These are the key concepts you need to understand to accurately answer the question.

Heat Transfer
Understanding heat transfer is crucial when discussing Newton's Law of Cooling. Heat transfer refers to the movement of thermal energy from a hotter object to a cooler one. In our baked potato example, heat is moving from the hot potato to the cooler surrounding air. As heat leaves the potato, energy is lost, and the temperature drops.
  • Heat moves from the potato to the air because the potato is initially hotter than the air.
  • This transfer of energy continues until an equilibrium is reached where both objects are at the same temperature.

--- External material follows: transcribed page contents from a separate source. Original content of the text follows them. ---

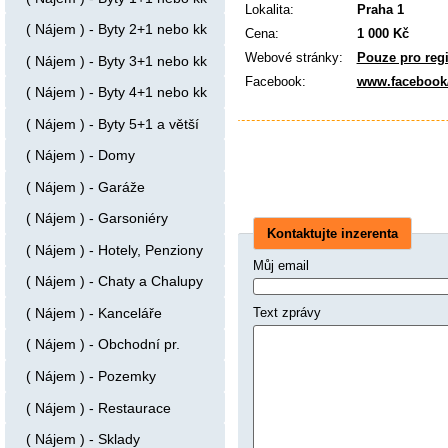
Lokalita:
Praha 1
( Nájem ) - Byty 2+1 nebo kk
Cena:
1 000 Kč
Webové stránky:
Pouze pro reg
( Nájem ) - Byty 3+1 nebo kk
Facebook:
www.facebook
( Nájem ) - Byty 4+1 nebo kk
( Nájem ) - Byty 5+1 a větší
( Nájem ) - Domy
( Nájem ) - Garáže
( Nájem ) - Garsoniéry
Kontaktujte inzerenta
( Nájem ) - Hotely, Penziony
Můj email
( Nájem ) - Chaty a Chalupy
( Nájem ) - Kanceláře
Text zprávy
( Nájem ) - Obchodní pr.
( Nájem ) - Pozemky
( Nájem ) - Restaurace
( Nájem ) - Sklady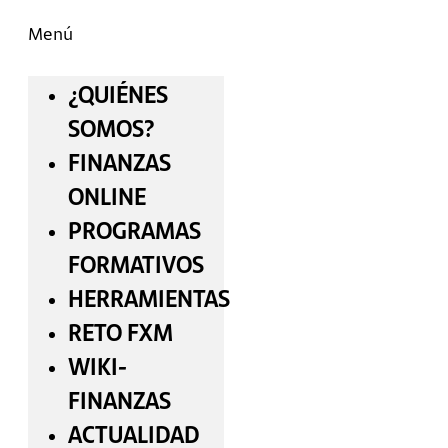
Menú
¿QUIÉNES
SOMOS?
FINANZAS
ONLINE
PROGRAMAS
FORMATIVOS
HERRAMIENTAS
RETO FXM
WIKI-
FINANZAS
ACTUALIDAD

The speed and amount of heat transferred depend on several factors, including the temperature difference between the two objects. This is where Newton's Law of Cooling comes into play, offering a mathematical relationship to predict how temperatures equalize over time.
Temperature Change
Temperature change happens when an object loses or gains thermal energy. In the context of Newton's Law of Cooling, temperature change is specifically about how quickly the object's temperature (like our potato) moves towards the surrounding temperature. Initially, the temperature change is significant because of the large difference between the object and its environment.
  • The potato starts hot, leading to a rapid temperature drop since it quickly releases heat.
  • As the difference in temperature lessens, the rate at which this change occurs also reduces.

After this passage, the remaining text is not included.